Rios ist heiß drauf, und seine Cariocas sowieso! Die Stadt am Zuckerhut will die Olympiade 2016, komme, was da wolle. Im Gegensatz zu den anderen Bewerberstädten Madrid, Tokio und Obama’s Chicago steht in Rio die große Mehrheit der Bevölkerung hinter dem Milliarden teuren Spektakel. Ein Pluspunkt in Zeiten knappen Geldes und besorgter Bevölkerungen.

So kann Rios Bürgermeister Eduardo Paes siegesgewiss schmunzeln. Nein, Favoriten gebe es natürlich nicht. Aber eine "gute Chance" habe man, meint er. Da kann sind auf Rios Straßen ganz andere Töne zu vernehmen.
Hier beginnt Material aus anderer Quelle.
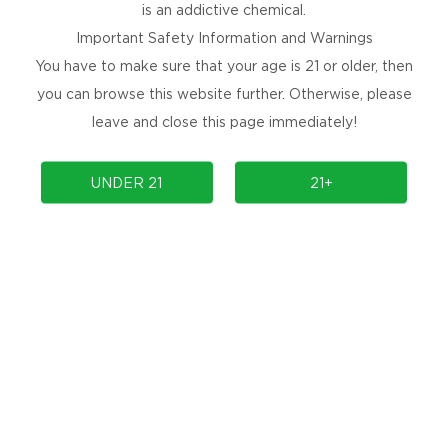
is an addictive chemical.
Smooth and decaden, with the sweet favor of ripe banana merging seam
Important Safety Information and Warnings
13. Blue Jewel：
You have to make sure that your age is 21 or older, then
Sweet and cooling, with the rich flavor of blueberies perfectly comp
you can browse this website further. Otherwise, please
14. Heaven in a cup：
leave and close this page immediately!
Sweet and refreshing, with the natural sweetness of banana providing
15. Berry Burst：
UNDER 21
21+
Tangy with the boldness of blueberry mellowed by the sof, sweet flav
rounded favor
16. Blue hawaiian：
Tropical burst of bemies, afeng the sharp, fruitly tang of buebemie
17. Orange Dream：
Awaken your taste buds with our Orange
Waffles
18. Vintage OG：
The classic taste of grape ice from
Kangvape
2k/3k/8k puffs.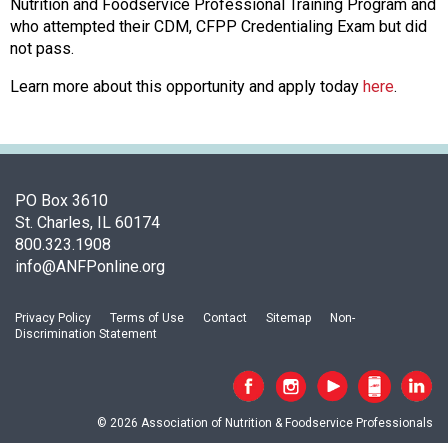
c
Nutrition and Foodservice Professional Training Program and
i
who attempted their CDM, CFPP Credentialing Exam but did
a
not pass.
t
Learn more about this opportunity and apply today
here
.
i
o
n
o
f
N
PO Box 3610
u
St. Charles, IL 60174
t
800.323.1908
r
info@ANFPonline.org
i
t
Privacy Policy
Terms of Use
Contact
Sitemap
Non-
i
Discrimination Statement
o
n
a
n
© 2026 Association of Nutrition & Foodservice Professionals
d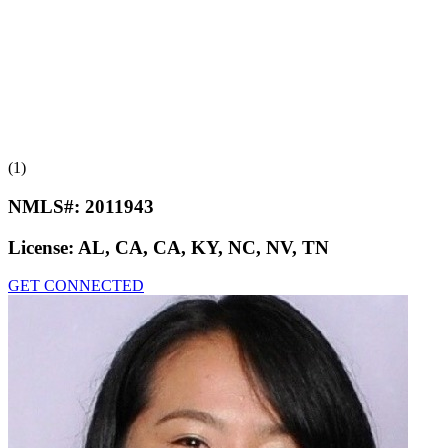
(1)
NMLS#:
2011943
License:
AL, CA, CA, KY, NC, NV, TN
GET CONNECTED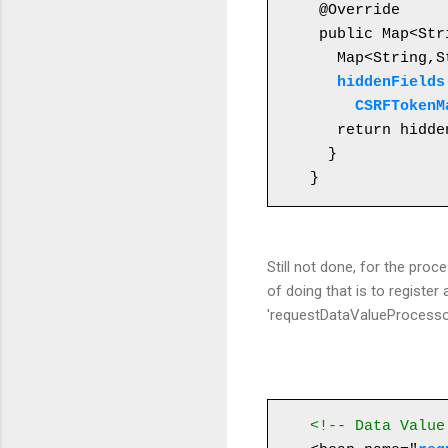
 @Override

 public Map<St
   Map<String,String> hiddenFields = new HashMap<String,String>();

 hiddenFields
     CSRFTo
   return hiddenFields;

  }

}
Still not done, for the proc
of doing that is to regis
'requestDataValueProcessor
<!-- Data Value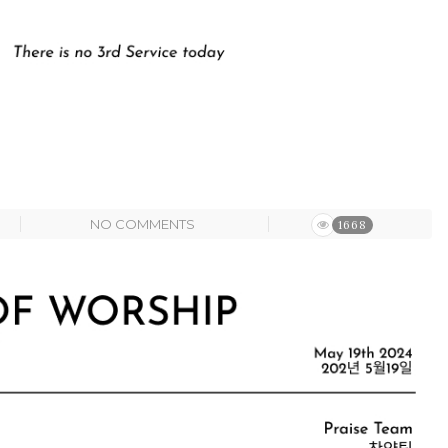
NO COMMENTS
1668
Man sei die einzige der Bewerberstädte, die die Olympiade wirklich wolle – egal, ob man gerade in einer Wirtschaftskrise stecke oder nicht. Man stehe für die neue, junge Welt, die endlich auch ihre Spiele haben wolle. Madrid, Tokio, Chicago – was solle da an Neuem für die Welt bei herauskommen?

Zum ersten Mal in der Geschichte der Olympischen Spiele könnte so eine südamerikanische Stadt den Zuschlag erhalten – ein starkes Argument für Brasiliens Sonnenscheinhauptstadt. So hat man sich auch ein schönes Motto für die Kandidatur einfallen lassen: "Viva essa paixão" (Lebe diese Leidenschaft). Wo anders als in Rio kann man so etwas ungeschoren sagen?

"In Tokio bestimmt nicht oder können Sie sich vorstellen, dass man dort die Leidenschaft seines Lebens erfahren kann?", meint ein vom Sieg Rios überzeugter Carioca. Schließlich leben Brasilianer, wie ja so viele Latinos, von der Leidenschaft. Die muss natürlich auch stets gefüttert werden und Rio könnten da ganz ungewohnte Zeiten ins Haus stehen: schließlich trägt man die Fußball-WM 2014 ja auch schon aus.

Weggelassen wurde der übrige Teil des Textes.